Il faut dire que les constructions intellectuelles, je me demande si le mot n’est pas un peu abusif, des souverainistes sont intimidantes. Par exemple, ils en appellent toujours au peuple: on n’écoute pas le peuple, le peuple se révolte, et patati et patata, le peuple, le peuple…

Dégonflons la baudruche. Le peuple n’existe pas en tant qu’entité homogène. Le peuple est composé d’individus qui ne sont pas d’accord entre eux sur bien des points et qu’il est tout à fait abusif d’instrumentaliser comme un tout cohérent.

De manière plus raffiné, les mêmes subdivisent le peuple en séparant les élites du peuple lui-même. Attitude intellectuellement risible, fausse et cocasse.

L’appartenance au peuple, d’abord, ne se déduit pas de la classe sociale à laquelle on n’appartient. Qu’il soit riche ou pauvre, beau ou laid, intelligent ou stupide, un individu possédant la nationalité française appartient au peuple francais. Point.

Par ailleurs, ceux qui opèrent cette distinction foireuse appartiennent tous à la soi disant élite. Ce sont des universitaires, des journalistes, des responsables politiques, qui prétendent exclure du peuple une catégorie à laquelle ils appartiennent. C’est en ceci que le souverainisme est franchement loufoque.
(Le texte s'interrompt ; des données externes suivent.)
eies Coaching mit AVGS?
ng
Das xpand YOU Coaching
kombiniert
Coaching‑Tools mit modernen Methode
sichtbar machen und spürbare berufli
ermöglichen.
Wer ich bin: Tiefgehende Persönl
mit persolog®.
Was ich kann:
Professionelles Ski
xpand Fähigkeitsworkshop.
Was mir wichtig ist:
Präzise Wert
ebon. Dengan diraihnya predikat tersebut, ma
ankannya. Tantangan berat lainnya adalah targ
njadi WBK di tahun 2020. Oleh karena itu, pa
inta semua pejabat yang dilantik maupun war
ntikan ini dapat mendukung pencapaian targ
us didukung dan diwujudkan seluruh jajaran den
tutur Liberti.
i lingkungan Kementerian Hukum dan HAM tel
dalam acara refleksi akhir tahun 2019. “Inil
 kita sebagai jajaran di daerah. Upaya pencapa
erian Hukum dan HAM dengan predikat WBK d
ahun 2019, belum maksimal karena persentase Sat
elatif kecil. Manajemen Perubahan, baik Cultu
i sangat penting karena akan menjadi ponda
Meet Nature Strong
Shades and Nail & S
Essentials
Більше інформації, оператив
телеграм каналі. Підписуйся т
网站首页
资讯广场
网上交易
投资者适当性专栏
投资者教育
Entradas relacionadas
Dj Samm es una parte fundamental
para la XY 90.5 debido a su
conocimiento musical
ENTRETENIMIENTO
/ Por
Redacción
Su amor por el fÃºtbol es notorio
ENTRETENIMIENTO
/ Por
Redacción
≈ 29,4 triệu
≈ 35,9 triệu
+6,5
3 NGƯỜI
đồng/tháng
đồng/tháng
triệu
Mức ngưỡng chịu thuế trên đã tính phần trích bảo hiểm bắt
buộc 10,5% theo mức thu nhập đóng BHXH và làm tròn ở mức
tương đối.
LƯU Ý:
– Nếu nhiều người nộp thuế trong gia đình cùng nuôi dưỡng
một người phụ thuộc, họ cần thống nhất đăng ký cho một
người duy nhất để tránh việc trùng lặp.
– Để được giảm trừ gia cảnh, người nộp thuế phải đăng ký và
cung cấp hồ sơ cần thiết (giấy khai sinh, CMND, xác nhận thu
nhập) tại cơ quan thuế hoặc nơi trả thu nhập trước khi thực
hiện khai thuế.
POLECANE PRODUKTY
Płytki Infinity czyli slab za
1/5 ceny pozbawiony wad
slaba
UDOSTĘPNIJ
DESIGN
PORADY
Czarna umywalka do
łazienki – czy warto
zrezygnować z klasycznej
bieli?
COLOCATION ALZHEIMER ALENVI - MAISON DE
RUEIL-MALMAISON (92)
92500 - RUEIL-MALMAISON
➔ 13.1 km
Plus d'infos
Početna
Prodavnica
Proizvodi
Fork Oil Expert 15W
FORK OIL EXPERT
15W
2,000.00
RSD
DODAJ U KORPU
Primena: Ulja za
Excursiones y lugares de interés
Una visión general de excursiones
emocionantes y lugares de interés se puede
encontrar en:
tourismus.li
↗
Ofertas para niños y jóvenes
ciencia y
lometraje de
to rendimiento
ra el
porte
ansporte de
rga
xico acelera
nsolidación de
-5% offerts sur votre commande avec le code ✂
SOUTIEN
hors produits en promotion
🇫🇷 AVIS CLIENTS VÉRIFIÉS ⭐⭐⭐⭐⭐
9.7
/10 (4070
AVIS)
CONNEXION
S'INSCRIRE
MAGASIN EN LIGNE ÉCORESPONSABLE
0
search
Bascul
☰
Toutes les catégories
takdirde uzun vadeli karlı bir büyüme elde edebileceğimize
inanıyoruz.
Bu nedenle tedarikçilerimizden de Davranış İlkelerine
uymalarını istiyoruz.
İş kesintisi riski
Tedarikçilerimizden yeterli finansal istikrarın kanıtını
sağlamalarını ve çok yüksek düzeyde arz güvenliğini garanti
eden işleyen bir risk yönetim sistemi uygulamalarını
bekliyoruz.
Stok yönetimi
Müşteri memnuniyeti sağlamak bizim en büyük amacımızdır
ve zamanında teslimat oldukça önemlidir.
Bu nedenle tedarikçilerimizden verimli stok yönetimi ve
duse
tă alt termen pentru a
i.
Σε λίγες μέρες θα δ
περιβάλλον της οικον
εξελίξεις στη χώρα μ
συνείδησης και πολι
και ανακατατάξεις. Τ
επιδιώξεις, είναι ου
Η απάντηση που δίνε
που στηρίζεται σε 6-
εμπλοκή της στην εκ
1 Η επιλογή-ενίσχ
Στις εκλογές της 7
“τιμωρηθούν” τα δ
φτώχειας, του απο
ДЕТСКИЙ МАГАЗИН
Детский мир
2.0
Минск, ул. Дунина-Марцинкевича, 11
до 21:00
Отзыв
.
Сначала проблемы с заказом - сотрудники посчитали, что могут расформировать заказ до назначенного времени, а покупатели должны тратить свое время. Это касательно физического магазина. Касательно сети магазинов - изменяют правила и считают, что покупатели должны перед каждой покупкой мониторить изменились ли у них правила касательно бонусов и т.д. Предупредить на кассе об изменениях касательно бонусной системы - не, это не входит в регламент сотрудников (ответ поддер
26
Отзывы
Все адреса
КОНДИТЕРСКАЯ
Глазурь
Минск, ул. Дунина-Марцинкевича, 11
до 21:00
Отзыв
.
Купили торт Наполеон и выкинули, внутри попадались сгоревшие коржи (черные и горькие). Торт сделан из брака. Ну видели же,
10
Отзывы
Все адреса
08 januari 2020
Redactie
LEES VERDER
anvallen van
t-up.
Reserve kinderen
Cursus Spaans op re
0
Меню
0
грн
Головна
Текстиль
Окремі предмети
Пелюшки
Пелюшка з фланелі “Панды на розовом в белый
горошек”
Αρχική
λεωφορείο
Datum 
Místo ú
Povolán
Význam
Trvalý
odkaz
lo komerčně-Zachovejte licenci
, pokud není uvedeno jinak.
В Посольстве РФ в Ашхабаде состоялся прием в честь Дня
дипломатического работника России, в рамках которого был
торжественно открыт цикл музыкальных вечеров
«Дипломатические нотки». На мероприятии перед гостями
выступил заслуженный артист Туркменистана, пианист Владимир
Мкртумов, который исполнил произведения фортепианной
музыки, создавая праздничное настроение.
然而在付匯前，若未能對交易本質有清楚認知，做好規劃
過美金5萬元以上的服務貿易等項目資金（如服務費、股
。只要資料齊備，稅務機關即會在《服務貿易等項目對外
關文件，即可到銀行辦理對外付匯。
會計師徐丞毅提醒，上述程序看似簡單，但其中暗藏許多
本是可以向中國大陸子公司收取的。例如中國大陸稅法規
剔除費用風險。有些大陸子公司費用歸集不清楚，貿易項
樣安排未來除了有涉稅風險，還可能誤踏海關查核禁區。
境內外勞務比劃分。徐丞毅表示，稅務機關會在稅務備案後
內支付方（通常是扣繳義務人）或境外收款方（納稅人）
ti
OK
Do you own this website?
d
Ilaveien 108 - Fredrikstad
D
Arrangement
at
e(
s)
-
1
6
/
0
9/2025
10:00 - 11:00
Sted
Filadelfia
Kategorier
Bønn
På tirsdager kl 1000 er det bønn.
Enfin, dernière dichotomie artificielle pour la route. Certains. Dans le souverainisme moderne distinguent Paris de la province, vieil argument de la royauté et de ses thuriféraires qui pour le coup avaient peur du peuple de Paris. En reprenant cet argument, le souverainisme à la francaise montre bien qu’il est une vieille baderne.

Voici donc ma contribution au débat estival. Je ne doute pas qu’elle me vaudra de nombreux amis et ce sera bien ainsi.

Ultime confidence: Europe Midi approche et je suis en super forme.